Data for this exercise:
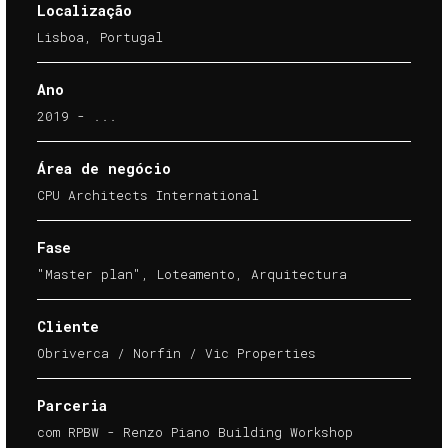
Localização
Lisboa, Portugal
Ano
2019 - ...
Área de negócio
CPU Architects International
Fase
"Master plan", Loteamento, Arquitectura
Cliente
Obriverca / Norfin / Vic Properties
Parceria
com RPBW - Renzo Piano Building Workshop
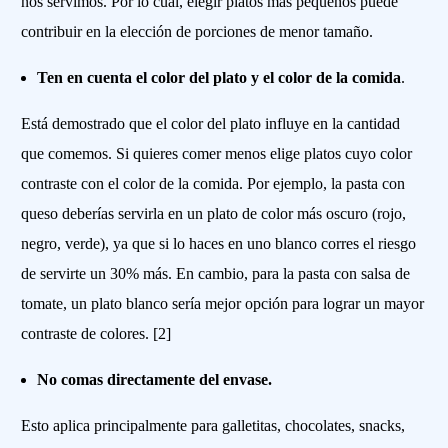
nos servimos. Por lo cual, elegir platos más pequeños puede
contribuir en la elección de porciones de menor tamaño.
Ten en cuenta el color del plato y el color de la comida
.
Está demostrado que el color del plato influye en la cantidad
que comemos. Si quieres comer menos elige platos cuyo color
contraste con el color de la comida. Por ejemplo, la pasta con
queso deberías servirla en un plato de color más oscuro (rojo,
negro, verde), ya que si lo haces en uno blanco corres el riesgo
de servirte un 30% más. En cambio, para la pasta con salsa de
tomate, un plato blanco sería mejor opción para lograr un mayor
contraste de colores. [2]
No comas directamente del envase.
Esto aplica principalmente para galletitas, chocolates, snacks,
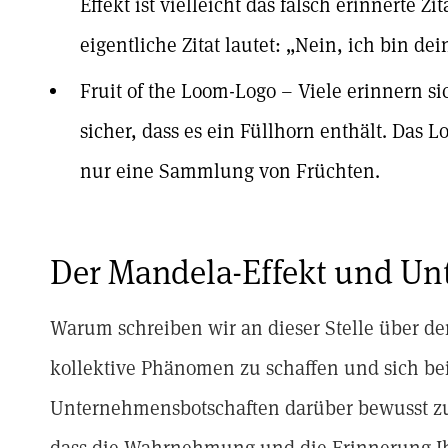
Effekt ist vielleicht das falsch erinnerte Z
eigentliche Zitat lautet: „Nein, ich bin dei
Fruit of the Loom-Logo – Viele erinnern si
sicher, dass es ein Füllhorn enthält. Das L
nur eine Sammlung von Früchten.
Der Mandela-Effekt und U
Warum schreiben wir an dieser Stelle über de
kollektive Phänomen zu schaffen und sich be
Unternehmensbotschaften darüber bewusst zu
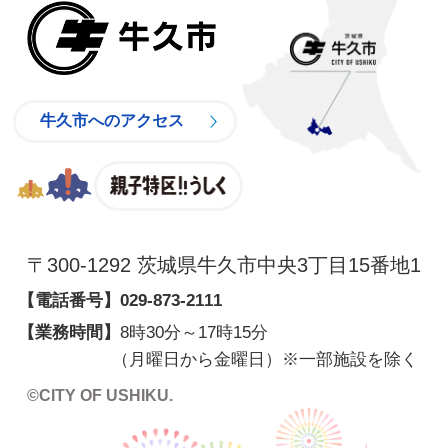
牛久市
牛久市へのアクセス
親子特区
〒300-1292 茨城県牛久市中央3丁目15番地1
【電話番号】
029-873-2111
【業務時間】
8時30分～17時15分
（月曜日から金曜日）※一部施設を除く
©CITY OF USHIKU.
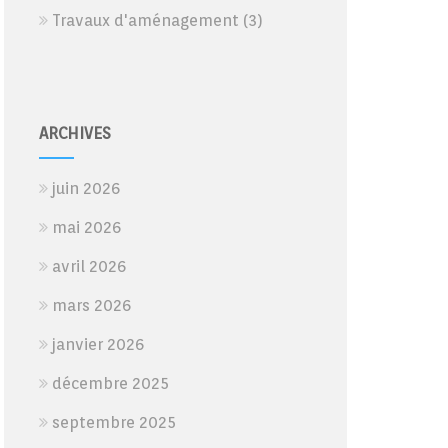
Travaux d'aménagement
(3)
ARCHIVES
juin 2026
mai 2026
avril 2026
mars 2026
janvier 2026
décembre 2025
septembre 2025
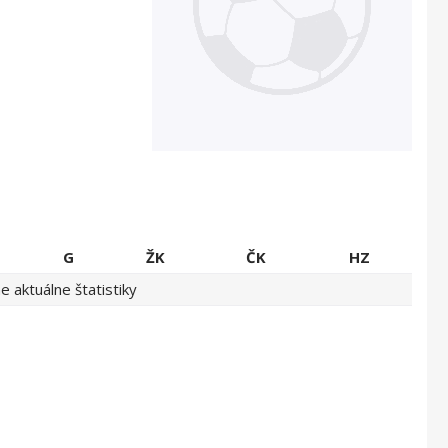
G
ŽK
ČK
HZ
 aktuálne štatistiky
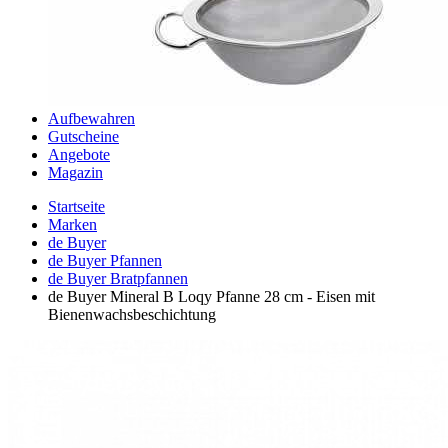
Aufbewahren
Gutscheine
Angebote
Magazin
Startseite
Marken
de Buyer
de Buyer Pfannen
de Buyer Bratpfannen
de Buyer Mineral B Loqy Pfanne 28 cm - Eisen mit
Bienenwachsbeschichtung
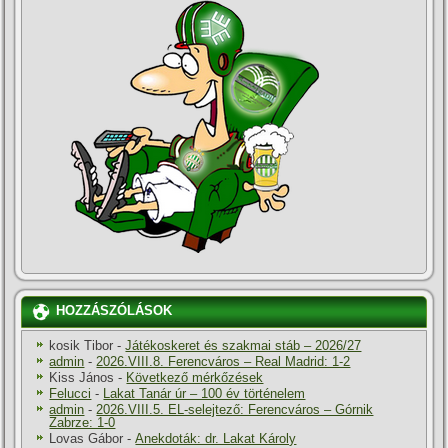
HOZZÁSZÓLÁSOK
kosik Tibor
-
Játékoskeret és szakmai stáb – 2026/27
admin
-
2026.VIII.8. Ferencváros – Real Madrid: 1-2
Kiss János
-
Következő mérkőzések
Felucci
-
Lakat Tanár úr – 100 év történelem
admin
-
2026.VIII.5. EL-selejtező: Ferencváros – Górnik
Zabrze: 1-0
Lovas Gábor
-
Anekdoták: dr. Lakat Károly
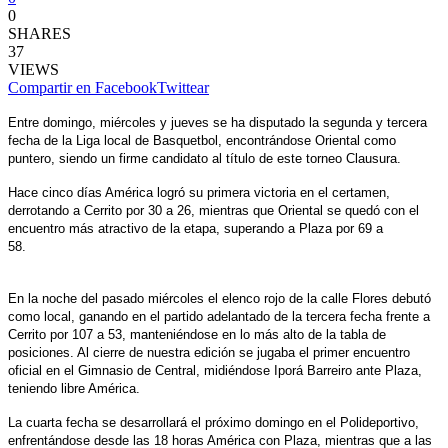
0
SHARES
37
VIEWS
Compartir en Facebook
Twittear
Entre domingo, miércoles y jueves se ha disputado la segunda y tercera
fecha de la Liga local de Basquetbol, encontrándose Oriental como
puntero, siendo un firme candidato al título de este torneo Clausura.
Hace cinco días América logró su primera victoria en el certamen,
derrotando a Cerrito por 30 a 26, mientras que Oriental se quedó con el
encuentro más atractivo de la etapa, superando a Plaza por 69 a
58.
En la noche del pasado miércoles el elenco rojo de la calle Flores debutó
como local, ganando en el partido adelantado de la tercera fecha frente a
Cerrito por 107 a 53, manteniéndose en lo más alto de la tabla de
posiciones. Al cierre de nuestra edición se jugaba el primer encuentro
oficial en el Gimnasio de Central, midiéndose Iporá Barreiro ante Plaza,
teniendo libre América.
La cuarta fecha se desarrollará el próximo domingo en el Polideportivo,
enfrentándose desde las 18 horas América con Plaza, mientras que a las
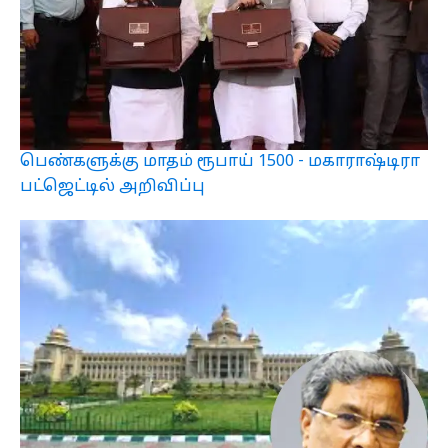
பெண்களுக்கு மாதம் ரூபாய் 1500 - மகாராஷ்டிரா
பட்ஜெட்டில் அறிவிப்பு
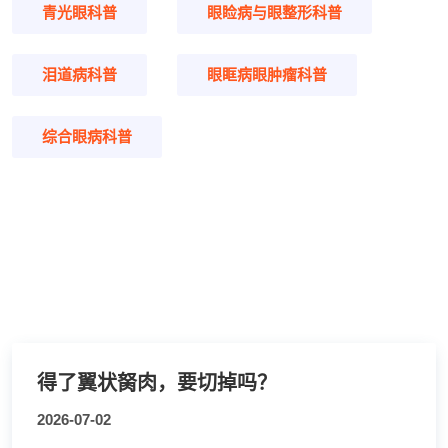
青光眼科普
眼睑病与眼整形科普
泪道病科普
眼眶病眼肿瘤科普
综合眼病科普
得了翼状胬肉，要切掉吗？
2026-07-02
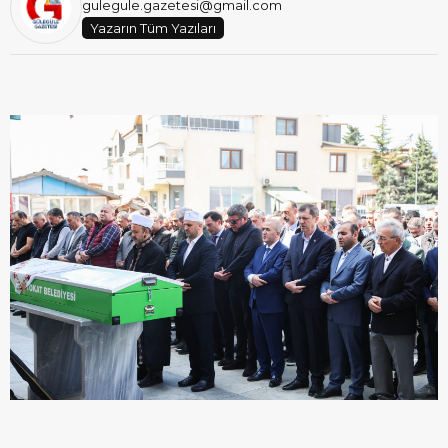
gulegule.gazetesi@gmail.com
Yazarın Tüm Yazıları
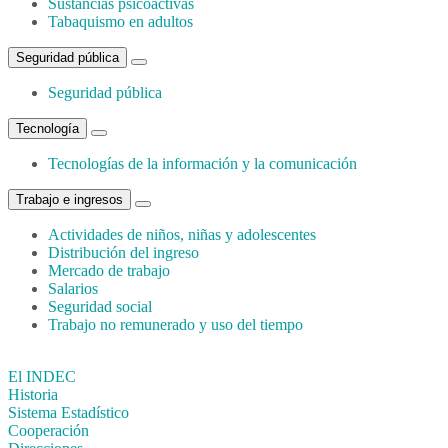
Sustancias psicoactivas
Tabaquismo en adultos
Seguridad pública
Seguridad pública
Tecnología
Tecnologías de la información y la comunicación
Trabajo e ingresos
Actividades de niños, niñas y adolescentes
Distribución del ingreso
Mercado de trabajo
Salarios
Seguridad social
Trabajo no remunerado y uso del tiempo
El INDEC
Historia
Sistema Estadístico
Cooperación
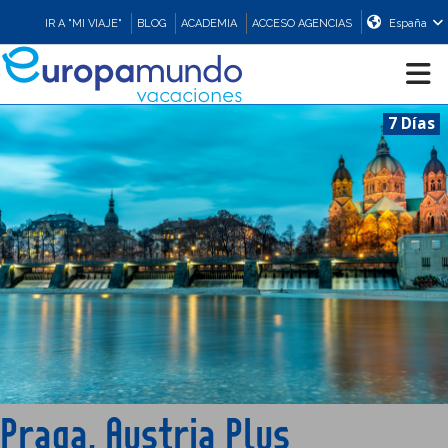
IR A "MI VIAJE"
BLOG
ACADEMIA
ACCESO AGENCIAS
España
7 Días
CRUCEROS
EUROPA
ASIA
ORIENTE
PROMOCIONES
Praga, Austria Plus
COMPRAR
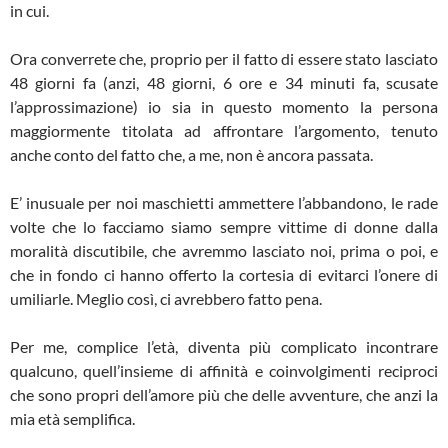
in cui.
Ora converrete che, proprio per il fatto di essere stato lasciato
48 giorni fa (anzi, 48 giorni, 6 ore e 34 minuti fa, scusate
l’approssimazione) io sia in questo momento la persona
maggiormente titolata ad affrontare l’argomento, tenuto
anche conto del fatto che, a me, non è ancora passata.
E’ inusuale per noi maschietti ammettere l’abbandono, le rade
volte che lo facciamo siamo sempre vittime di donne dalla
moralità discutibile, che avremmo lasciato noi, prima o poi, e
che in fondo ci hanno offerto la cortesia di evitarci l’onere di
umiliarle. Meglio così, ci avrebbero fatto pena.
Per me, complice l’età, diventa più complicato incontrare
qualcuno, quell’insieme di affinità e coinvolgimenti reciproci
che sono propri dell’amore più che delle avventure, che anzi la
mia età semplifica.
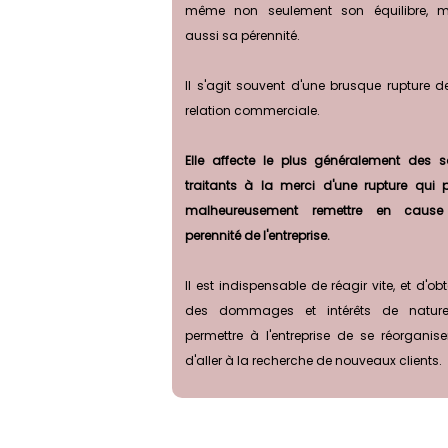
même non seulement son équilibre, m
aussi sa pérennité.
Il s'agit souvent d'une brusque rupture d
relation commerciale.
Elle affecte le plus généralement des 
traitants à la merci d'une rupture qui 
malheureusement remettre en cause
perennité de l'entreprise.
Il est indispensable de réagir vite, et d'obt
des dommages et intérêts de natur
permettre à l'entreprise de se réorganise
d'aller à la recherche de nouveaux clients.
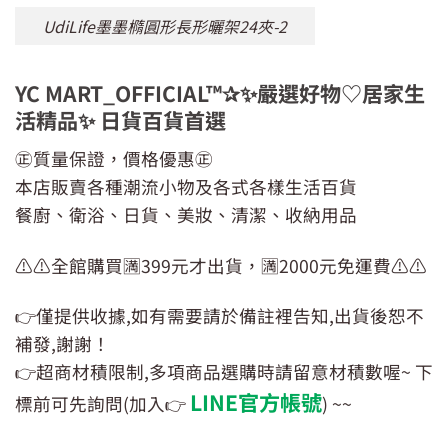
UdiLife墨墨橢圓形長形曬架24夾-2
YC MART_OFFICIAL™✰✨嚴選好物♡居家生
活精品✨ 日貨百貨首選
㊣質量保證，價格優惠㊣
本店販賣各種潮流小物及各式各樣生活百貨
餐廚、衛浴、日貨、美妝、清潔、收納用品
⚠️⚠️全館購買🈵399元才出貨，🈵2000元免運費⚠️⚠️
👉僅提供收據,如有需要請於備註裡告知,出貨後恕不
補發,謝謝！
👉超商材積限制,多項商品選購時請留意材積數喔~ 下
LINE官方帳號
標前可先詢問(加入👉
) ~~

Activity: Leave the pictures aside and output each entry exactly as it stands.

Answer area:
Localização
Lisboa, Portugal
Ano
2019 - ...
Área de negócio
CPU Architects International
Fase
"Master plan", Loteamento, Arquitectura
Cliente
Obriverca / Norfin / Vic Properties
Parceria
com RPBW - Renzo Piano Building Workshop
nos servimos. Por lo cual, elegir platos más pequeños puede
contribuir en la elección de porciones de menor tamaño.
Ten en cuenta el color del plato y el color de la comida
.
Está demostrado que el color del plato influye en la cantidad
que comemos. Si quieres comer menos elige platos cuyo color
contraste con el color de la comida. Por ejemplo, la pasta con
queso deberías servirla en un plato de color más oscuro (rojo,
negro, verde), ya que si lo haces en uno blanco corres el riesgo
de servirte un 30% más. En cambio, para la pasta con salsa de
tomate, un plato blanco sería mejor opción para lograr un mayor
contraste de colores. [2]
No comas directamente del envase.
Esto aplica principalmente para galletitas, chocolates, snacks,
Effekt ist vielleicht das falsch erinnerte Z
eigentliche Zitat lautet: „Nein, ich bin dei
Fruit of the Loom-Logo – Viele erinnern si
sicher, dass es ein Füllhorn enthält. Das L
nur eine Sammlung von Früchten.
Der Mandela-Effekt und U
Warum schreiben wir an dieser Stelle über de
kollektive Phänomen zu schaffen und sich be
Unternehmensbotschaften darüber bewusst zu
牛久市
牛久市へのアクセス
親子特区
〒300-1292 茨城県牛久市中央3丁目15番地1
【電話番号】
029-873-2111
【業務時間】
8時30分～17時15分
（月曜日から金曜日）※一部施設を除く
©CITY OF USHIKU.
Travaux d'aménagement
(3)
ARCHIVES
juin 2026
mai 2026
avril 2026
mars 2026
janvier 2026
décembre 2025
septembre 2025
G
ŽK
ČK
HZ
 aktuálne štatistiky
Aufbewahren
Gutscheine
Angebote
Magazin
Startseite
Marken
de Buyer
de Buyer Pfannen
de Buyer Bratpfannen
de Buyer Mineral B Loqy Pfanne 28 cm - Eisen mit
Bienenwachsbeschichtung
HOZZÁSZÓLÁSOK
kosik Tibor
-
Játékoskeret és szakmai stáb – 2026/27
admin
-
2026.VIII.8. Ferencváros – Real Madrid: 1-2
Kiss János
-
Következő mérkőzések
Felucci
-
Lakat Tanár úr – 100 év történelem
admin
-
2026.VIII.5. EL-selejtező: Ferencváros – Górnik
Zabrze: 1-0
Lovas Gábor
-
Anekdoták: dr. Lakat Károly
0
SHARES
37
VIEWS
Compartir en Facebook
Twittear
Entre domingo, miércoles y jueves se ha disputado la segunda y tercera
fecha de la Liga local de Basquetbol, encontrándose Oriental como
puntero, siendo un firme candidato al título de este torneo Clausura.
Hace cinco días América logró su primera victoria en el certamen,
derrotando a Cerrito por 30 a 26, mientras que Oriental se quedó con el
encuentro más atractivo de la etapa, superando a Plaza por 69 a
58.
En la noche del pasado miércoles el elenco rojo de la calle Flores debutó
como local, ganando en el partido adelantado de la tercera fecha frente a
Cerrito por 107 a 53, manteniéndose en lo más alto de la tabla de
posiciones. Al cierre de nuestra edición se jugaba el primer encuentro
oficial en el Gimnasio de Central, midiéndose Iporá Barreiro ante Plaza,
teniendo libre América.
La cuarta fecha se desarrollará el próximo domingo en el Polideportivo,
enfrentándose desde las 18 horas América con Plaza, mientras que a las
பெண்களுக்கு மாதம் ரூபாய் 1500 - மகாராஷ்டிரா
பட்ஜெட்டில் அறிவிப்பு
青光眼科普
眼睑病与眼整形科普
泪道病科普
眼眶病眼肿瘤科普
综合眼病科普
得了翼状胬肉，要切掉吗？
2026-07-02
gulegule.gazetesi@gmail.com
Yazarın Tüm Yazıları
Sustancias psicoactivas
Tabaquismo en adultos
Seguridad pública
Seguridad pública
Tecnología
Tecnologías de la información y la comunicación
Trabajo e ingresos
Actividades de niños, niñas y adolescentes
Distribución del ingreso
Mercado de trabajo
Salarios
Seguridad social
Trabajo no remunerado y uso del tiempo
El INDEC
Historia
Sistema Estadístico
Cooperación
IR A "MI VIAJE"
BLOG
ACADEMIA
ACCESO AGENCIAS
España
7 Días
CRUCEROS
EUROPA
ASIA
ORIENTE
PROMOCIONES
Praga, Austria Plus
COMPRAR
in cui.
Ora converrete che, proprio per il fatto di essere stato lasciato
48 giorni fa (anzi, 48 giorni, 6 ore e 34 minuti fa, scusate
l’approssimazione) io sia in questo momento la persona
maggiormente titolata ad affrontare l’argomento, tenuto
anche conto del fatto che, a me, non è ancora passata.
E’ inusuale per noi maschietti ammettere l’abbandono, le rade
volte che lo facciamo siamo sempre vittime di donne dalla
moralità discutibile, che avremmo lasciato noi, prima o poi, e
che in fondo ci hanno offerto la cortesia di evitarci l’onere di
umiliarle. Meglio così, ci avrebbero fatto pena.
Per me, complice l’età, diventa più complicato incontrare
qualcuno, quell’insieme di affinità e coinvolgimenti reciproci
che sono propri dell’amore più che delle avventure, che anzi la
mia età semplifica.
même non seulement son équilibre, m
aussi sa pérennité.
Il s'agit souvent d'une brusque rupture d
relation commerciale.
Elle affecte le plus généralement des 
traitants à la merci d'une rupture qui 
malheureusement remettre en cause
perennité de l'entreprise.
Il est indispensable de réagir vite, et d'obt
des dommages et intérêts de natur
permettre à l'entreprise de se réorganise
d'aller à la recherche de nouveaux clients.
UdiLife墨墨橢圓形長形曬架24夾-2
YC MART_OFFICIAL™✰✨嚴選好物♡居家生
活精品✨ 日貨百貨首選
㊣質量保證，價格優惠㊣
本店販賣各種潮流小物及各式各樣生活百貨
餐廚、衛浴、日貨、美妝、清潔、收納用品
⚠️⚠️全館購買🈵399元才出貨，🈵2000元免運費⚠️⚠️
👉僅提供收據,如有需要請於備註裡告知,出貨後恕不
補發,謝謝！
👉超商材積限制,多項商品選購時請留意材積數喔~ 下
LINE官方帳號
標前可先詢問(加入👉
) ~~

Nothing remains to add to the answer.